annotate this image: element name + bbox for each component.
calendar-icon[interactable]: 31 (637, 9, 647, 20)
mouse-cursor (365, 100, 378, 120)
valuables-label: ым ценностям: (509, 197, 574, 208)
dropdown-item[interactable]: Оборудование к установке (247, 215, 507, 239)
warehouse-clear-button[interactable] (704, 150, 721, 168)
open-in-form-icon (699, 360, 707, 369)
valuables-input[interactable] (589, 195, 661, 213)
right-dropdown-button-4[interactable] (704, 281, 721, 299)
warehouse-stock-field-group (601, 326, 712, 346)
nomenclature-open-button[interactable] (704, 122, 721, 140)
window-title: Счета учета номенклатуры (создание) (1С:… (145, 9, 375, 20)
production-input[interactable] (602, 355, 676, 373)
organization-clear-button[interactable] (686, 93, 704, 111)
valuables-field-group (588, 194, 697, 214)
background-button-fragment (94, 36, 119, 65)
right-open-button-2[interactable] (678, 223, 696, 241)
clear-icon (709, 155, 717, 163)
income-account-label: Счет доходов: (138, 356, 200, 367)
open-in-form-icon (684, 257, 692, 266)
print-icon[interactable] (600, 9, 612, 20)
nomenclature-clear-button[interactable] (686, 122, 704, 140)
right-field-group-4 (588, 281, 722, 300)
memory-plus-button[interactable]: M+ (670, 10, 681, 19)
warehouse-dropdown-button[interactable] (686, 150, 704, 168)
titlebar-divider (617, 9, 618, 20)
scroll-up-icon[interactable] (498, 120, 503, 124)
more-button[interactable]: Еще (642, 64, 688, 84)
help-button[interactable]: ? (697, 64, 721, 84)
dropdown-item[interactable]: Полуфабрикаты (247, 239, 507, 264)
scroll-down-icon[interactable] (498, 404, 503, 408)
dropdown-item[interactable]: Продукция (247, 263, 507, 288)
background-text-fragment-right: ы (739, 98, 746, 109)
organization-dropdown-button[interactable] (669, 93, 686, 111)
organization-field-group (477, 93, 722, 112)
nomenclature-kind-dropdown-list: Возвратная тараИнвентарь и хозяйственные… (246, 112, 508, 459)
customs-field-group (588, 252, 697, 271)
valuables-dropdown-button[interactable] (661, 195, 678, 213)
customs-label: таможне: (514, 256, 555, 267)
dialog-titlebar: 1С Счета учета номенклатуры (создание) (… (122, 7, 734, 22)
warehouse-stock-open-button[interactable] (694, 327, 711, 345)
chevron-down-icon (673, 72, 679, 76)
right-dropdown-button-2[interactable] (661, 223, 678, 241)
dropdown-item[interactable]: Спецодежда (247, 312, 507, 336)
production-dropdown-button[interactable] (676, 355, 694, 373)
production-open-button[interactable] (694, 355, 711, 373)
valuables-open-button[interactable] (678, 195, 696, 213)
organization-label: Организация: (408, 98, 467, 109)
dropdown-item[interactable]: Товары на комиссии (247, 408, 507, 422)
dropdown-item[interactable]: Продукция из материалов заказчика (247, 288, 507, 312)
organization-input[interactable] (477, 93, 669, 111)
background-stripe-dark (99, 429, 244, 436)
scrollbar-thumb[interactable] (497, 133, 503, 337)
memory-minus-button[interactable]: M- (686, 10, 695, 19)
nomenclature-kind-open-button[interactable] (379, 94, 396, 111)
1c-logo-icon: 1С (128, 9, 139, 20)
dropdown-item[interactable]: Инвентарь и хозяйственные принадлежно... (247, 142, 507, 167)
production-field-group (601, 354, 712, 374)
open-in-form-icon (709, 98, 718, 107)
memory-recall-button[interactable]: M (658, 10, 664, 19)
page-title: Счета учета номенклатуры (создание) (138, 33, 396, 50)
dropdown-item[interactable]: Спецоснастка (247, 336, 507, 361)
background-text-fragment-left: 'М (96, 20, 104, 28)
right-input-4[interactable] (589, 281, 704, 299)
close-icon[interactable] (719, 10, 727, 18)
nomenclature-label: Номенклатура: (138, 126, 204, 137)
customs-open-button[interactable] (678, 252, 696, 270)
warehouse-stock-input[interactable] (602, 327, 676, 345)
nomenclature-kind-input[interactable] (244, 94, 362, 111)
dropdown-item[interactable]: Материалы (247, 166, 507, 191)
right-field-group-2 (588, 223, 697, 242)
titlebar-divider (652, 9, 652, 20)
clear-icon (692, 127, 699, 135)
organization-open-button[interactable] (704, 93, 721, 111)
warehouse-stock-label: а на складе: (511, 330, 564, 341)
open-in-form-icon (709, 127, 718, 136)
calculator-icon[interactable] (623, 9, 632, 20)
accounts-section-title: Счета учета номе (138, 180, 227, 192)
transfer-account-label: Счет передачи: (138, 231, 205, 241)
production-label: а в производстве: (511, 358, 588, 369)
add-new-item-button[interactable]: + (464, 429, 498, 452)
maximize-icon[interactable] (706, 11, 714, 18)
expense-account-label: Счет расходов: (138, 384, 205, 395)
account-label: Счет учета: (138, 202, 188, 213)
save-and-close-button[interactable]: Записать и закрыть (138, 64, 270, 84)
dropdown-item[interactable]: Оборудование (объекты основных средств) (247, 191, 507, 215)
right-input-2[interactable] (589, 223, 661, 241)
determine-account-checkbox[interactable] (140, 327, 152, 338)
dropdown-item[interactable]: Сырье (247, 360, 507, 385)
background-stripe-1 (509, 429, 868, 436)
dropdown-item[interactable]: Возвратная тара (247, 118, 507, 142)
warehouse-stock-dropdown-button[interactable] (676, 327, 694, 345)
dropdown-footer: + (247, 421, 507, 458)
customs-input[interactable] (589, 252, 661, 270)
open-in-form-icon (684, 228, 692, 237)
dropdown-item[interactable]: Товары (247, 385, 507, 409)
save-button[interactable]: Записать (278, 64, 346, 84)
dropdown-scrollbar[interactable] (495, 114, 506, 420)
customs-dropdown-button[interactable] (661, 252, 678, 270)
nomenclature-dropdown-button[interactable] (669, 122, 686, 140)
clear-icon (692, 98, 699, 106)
###
- Requirement
What you return must match the entries exactly, word for word.

- Solution for this exercise
annotate this image: element name + bbox for each component.
calendar-icon[interactable]: 31 (637, 9, 647, 20)
mouse-cursor (365, 100, 378, 120)
valuables-label: ым ценностям: (509, 197, 574, 208)
dropdown-item[interactable]: Оборудование к установке (247, 215, 507, 239)
warehouse-clear-button[interactable] (704, 150, 721, 168)
open-in-form-icon (699, 360, 707, 369)
valuables-input[interactable] (589, 195, 661, 213)
right-dropdown-button-4[interactable] (704, 281, 721, 299)
warehouse-stock-field-group (601, 326, 712, 346)
nomenclature-open-button[interactable] (704, 122, 721, 140)
window-title: Счета учета номенклатуры (создание) (1С:… (145, 9, 375, 20)
production-input[interactable] (602, 355, 676, 373)
organization-clear-button[interactable] (686, 93, 704, 111)
valuables-field-group (588, 194, 697, 214)
background-button-fragment (94, 36, 119, 65)
right-open-button-2[interactable] (678, 223, 696, 241)
clear-icon (709, 155, 717, 163)
income-account-label: Счет доходов: (138, 356, 200, 367)
open-in-form-icon (684, 257, 692, 266)
print-icon[interactable] (600, 9, 612, 20)
nomenclature-clear-button[interactable] (686, 122, 704, 140)
right-field-group-4 (588, 281, 722, 300)
memory-plus-button[interactable]: M+ (670, 10, 681, 19)
warehouse-dropdown-button[interactable] (686, 150, 704, 168)
titlebar-divider (617, 9, 618, 20)
scroll-up-icon[interactable] (498, 120, 503, 124)
more-button[interactable]: Еще (642, 64, 688, 84)
help-button[interactable]: ? (697, 64, 721, 84)
dropdown-item[interactable]: Полуфабрикаты (247, 239, 507, 264)
scroll-down-icon[interactable] (498, 404, 503, 408)
dropdown-item[interactable]: Продукция (247, 263, 507, 288)
background-text-fragment-right: ы (739, 98, 746, 109)
organization-dropdown-button[interactable] (669, 93, 686, 111)
organization-field-group (477, 93, 722, 112)
nomenclature-kind-dropdown-list: Возвратная тараИнвентарь и хозяйственные… (246, 112, 508, 459)
customs-field-group (588, 252, 697, 271)
valuables-dropdown-button[interactable] (661, 195, 678, 213)
customs-label: таможне: (514, 256, 555, 267)
dialog-titlebar: 1С Счета учета номенклатуры (создание) (… (122, 7, 734, 22)
warehouse-stock-open-button[interactable] (694, 327, 711, 345)
chevron-down-icon (673, 72, 679, 76)
right-dropdown-button-2[interactable] (661, 223, 678, 241)
dropdown-item[interactable]: Спецодежда (247, 312, 507, 336)
production-dropdown-button[interactable] (676, 355, 694, 373)
production-open-button[interactable] (694, 355, 711, 373)
valuables-open-button[interactable] (678, 195, 696, 213)
organization-label: Организация: (408, 98, 467, 109)
dropdown-item[interactable]: Товары на комиссии (247, 408, 507, 422)
dropdown-item[interactable]: Продукция из материалов заказчика (247, 288, 507, 312)
organization-input[interactable] (477, 93, 669, 111)
background-stripe-dark (99, 429, 244, 436)
scrollbar-thumb[interactable] (497, 133, 503, 337)
memory-minus-button[interactable]: M- (686, 10, 695, 19)
nomenclature-kind-open-button[interactable] (379, 94, 396, 111)
1c-logo-icon: 1С (128, 9, 139, 20)
dropdown-item[interactable]: Инвентарь и хозяйственные принадлежно... (247, 142, 507, 167)
production-field-group (601, 354, 712, 374)
open-in-form-icon (709, 98, 718, 107)
memory-recall-button[interactable]: M (658, 10, 664, 19)
page-title: Счета учета номенклатуры (создание) (138, 33, 396, 50)
dropdown-item[interactable]: Спецоснастка (247, 336, 507, 361)
background-text-fragment-left: 'М (96, 20, 104, 28)
right-input-4[interactable] (589, 281, 704, 299)
close-icon[interactable] (719, 10, 727, 18)
nomenclature-label: Номенклатура: (138, 126, 204, 137)
customs-open-button[interactable] (678, 252, 696, 270)
warehouse-stock-input[interactable] (602, 327, 676, 345)
nomenclature-kind-input[interactable] (244, 94, 362, 111)
dropdown-item[interactable]: Материалы (247, 166, 507, 191)
right-field-group-2 (588, 223, 697, 242)
titlebar-divider (652, 9, 652, 20)
clear-icon (692, 127, 699, 135)
organization-open-button[interactable] (704, 93, 721, 111)
warehouse-stock-label: а на складе: (511, 330, 564, 341)
open-in-form-icon (709, 127, 718, 136)
calculator-icon[interactable] (623, 9, 632, 20)
accounts-section-title: Счета учета номе (138, 180, 227, 192)
transfer-account-label: Счет передачи: (138, 231, 205, 241)
production-label: а в производстве: (511, 358, 588, 369)
add-new-item-button[interactable]: + (464, 429, 498, 452)
maximize-icon[interactable] (706, 11, 714, 18)
expense-account-label: Счет расходов: (138, 384, 205, 395)
account-label: Счет учета: (138, 202, 188, 213)
save-and-close-button[interactable]: Записать и закрыть (138, 64, 270, 84)
dropdown-item[interactable]: Оборудование (объекты основных средств) (247, 191, 507, 215)
right-input-2[interactable] (589, 223, 661, 241)
determine-account-checkbox[interactable] (140, 327, 152, 338)
dropdown-item[interactable]: Сырье (247, 360, 507, 385)
background-stripe-1 (509, 429, 868, 436)
dropdown-item[interactable]: Возвратная тара (247, 118, 507, 142)
warehouse-stock-dropdown-button[interactable] (676, 327, 694, 345)
dropdown-footer: + (247, 421, 507, 458)
customs-input[interactable] (589, 252, 661, 270)
open-in-form-icon (684, 228, 692, 237)
dropdown-item[interactable]: Товары (247, 385, 507, 409)
save-button[interactable]: Записать (278, 64, 346, 84)
dropdown-scrollbar[interactable] (495, 114, 506, 420)
customs-dropdown-button[interactable] (661, 252, 678, 270)
nomenclature-dropdown-button[interactable] (669, 122, 686, 140)
clear-icon (692, 98, 699, 106)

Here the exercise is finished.